Work item:
Take the whole listing and reproduce it exactly, pictures excepted.

Information:

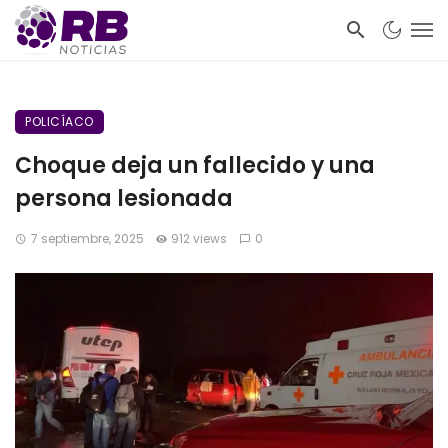
POLICÍACO
Choque deja un fallecido y una
persona lesionada
7 septiembre, 2025
912 views
0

Solution to this task:
POLICÍACO
Choque deja un fallecido y una
persona lesionada
7 septiembre, 2025
912 views
0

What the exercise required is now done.